Business Day

Greece faces pressure to accept deal

- AGENCY STAFF Brussels

GREECE and Europe raced to scrape together a last minute debt deal for Athens yesterday and avoid a catastroph­ic Greek exit from the eurozone a day after talks ended bitterly.

Greek borrowing prices soared and the euro sank against the dollar hours after the government refused a demand by eurozone partners that it apply for an extension to its European Union (EU) bail-out.

Eurogroup head Jeroen Dijsselblo­em, who is also Dutch finance minister, on Monday gave Greece 48 hours to request the extension to the bail-out programme that expires at the end of the month, a demand that Athens bitterly refuses.

“The 18 ministers were absolutely agreed on the matter, it’s the most reasonable way, the first signal must come from the Greeks,” said Mr Dijsselblo­em, the morning after the talks broke up after only two hours.

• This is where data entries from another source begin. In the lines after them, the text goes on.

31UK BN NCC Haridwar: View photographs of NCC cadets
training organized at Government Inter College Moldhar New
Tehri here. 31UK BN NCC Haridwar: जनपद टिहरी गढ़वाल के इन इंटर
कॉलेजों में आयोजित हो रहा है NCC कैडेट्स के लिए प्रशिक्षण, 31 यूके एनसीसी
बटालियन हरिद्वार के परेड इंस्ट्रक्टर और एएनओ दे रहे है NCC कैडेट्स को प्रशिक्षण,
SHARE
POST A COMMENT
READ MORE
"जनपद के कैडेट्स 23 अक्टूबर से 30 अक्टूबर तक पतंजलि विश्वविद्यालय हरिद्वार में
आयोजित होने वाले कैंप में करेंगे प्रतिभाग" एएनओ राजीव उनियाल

Monday’s meeting was the second time in a week that talks among eurozone ministers ended in acrimony amid accusation­s by Greece that Mr Dijsselblo­em, backed by Germany, had torpedoed deliberati­ons with “absurd” demands.

“There was a compromise deal, but it was sunk by Mr Dijsselblo­em, presumably on German pressure,” Greek Deputy Foreign Minister Euclidis Tsakalotos said. A government source said Greece “will not accept ultimatums”.

Despite the bitterness, Greek Finance Minister Yanis Varoufakis said the different sides would find agreement in time to set up a meeting for Friday.

“We know in Europe how to deliberate in such a way to create a very good solution, an honourable solution out of initial disagreeme­nts,” he said. Negotiatio­ns would “achieve a very good outcome for the average European, not ( just) for the average Greek, average Dutch person, or the average German.”

The chaos surroundin­g the debt talks alarmed analysts, with economists at Commerzban­k now predicting that a Greek exit from the euro was 50% likely, up from 25%.

“After the eurozone finance ministers again failed to find an agreement with Greece today, the euro membership of the country hangs in the balance,” it said in a note.

Greek Prime Minister Alexis Tsipras swept into power last month on a promise to tear up the bail-out agreement, all the while keeping the country in the 19-member eurozone.

“We’re reaching crunch time for Greece and the eurozone and I’m here to urge all sides to reach an agreement,” UK Finance Minister George Osborne said. “Not having an agreement would be very severe for economic and financial stability.”